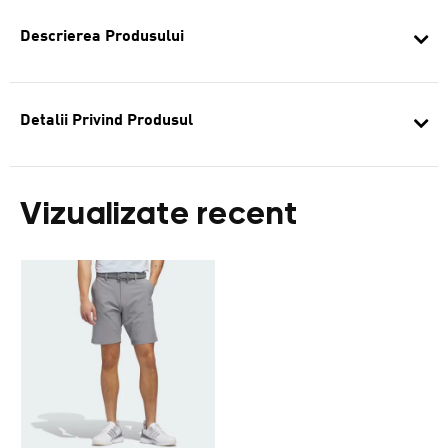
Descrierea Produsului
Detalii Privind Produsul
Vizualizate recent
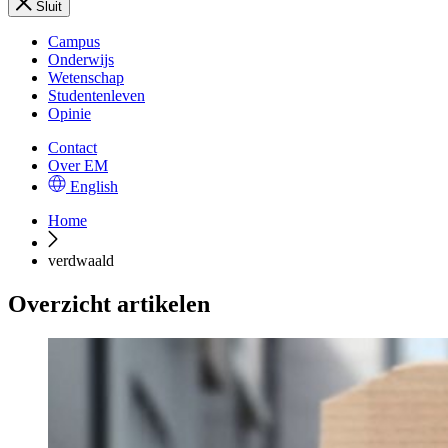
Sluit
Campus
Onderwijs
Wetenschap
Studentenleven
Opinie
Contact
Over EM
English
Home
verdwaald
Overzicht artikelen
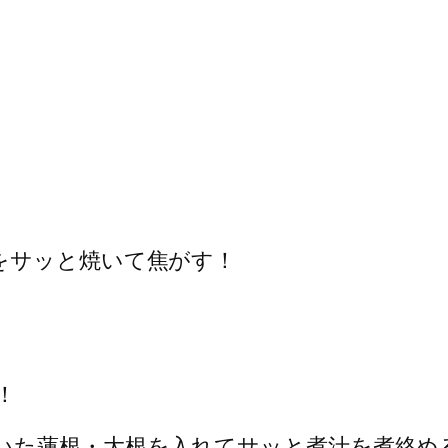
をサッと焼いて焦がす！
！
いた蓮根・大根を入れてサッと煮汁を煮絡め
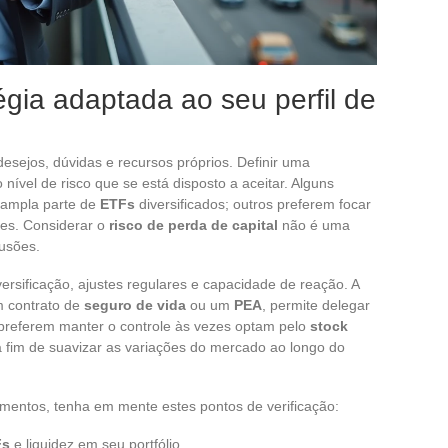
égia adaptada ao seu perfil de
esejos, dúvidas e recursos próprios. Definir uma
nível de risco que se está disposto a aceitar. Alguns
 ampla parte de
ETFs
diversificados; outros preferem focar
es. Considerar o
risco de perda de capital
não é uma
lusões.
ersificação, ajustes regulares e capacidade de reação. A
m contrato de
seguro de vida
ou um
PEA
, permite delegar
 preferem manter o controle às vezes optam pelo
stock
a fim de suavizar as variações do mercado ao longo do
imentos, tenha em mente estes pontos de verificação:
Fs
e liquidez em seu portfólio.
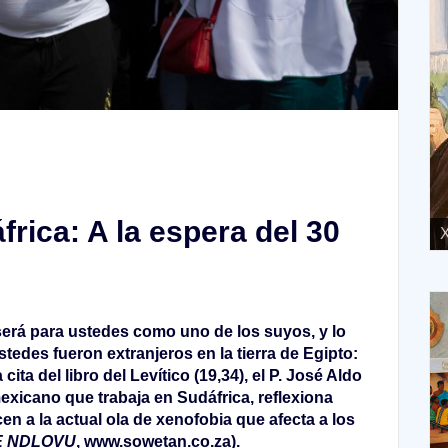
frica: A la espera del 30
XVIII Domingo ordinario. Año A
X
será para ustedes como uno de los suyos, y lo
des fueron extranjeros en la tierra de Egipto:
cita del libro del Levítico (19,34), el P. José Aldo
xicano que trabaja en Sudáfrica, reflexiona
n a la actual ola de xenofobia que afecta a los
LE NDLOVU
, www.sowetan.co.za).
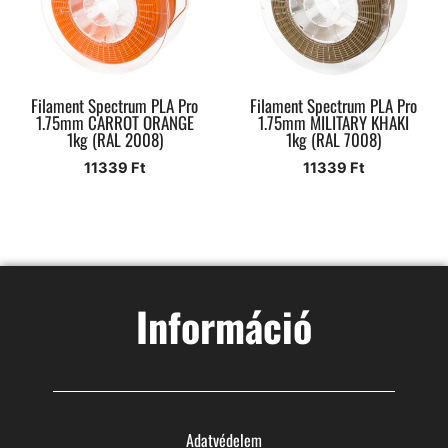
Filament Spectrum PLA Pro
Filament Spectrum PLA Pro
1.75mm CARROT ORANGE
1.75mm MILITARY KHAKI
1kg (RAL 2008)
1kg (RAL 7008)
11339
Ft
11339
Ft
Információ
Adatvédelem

Problem statement :: Copy down every line of the material above that includes the string "risco".

Result of this task ::
nível de risco que se está disposto a aceitar. Alguns
risco de perda de capital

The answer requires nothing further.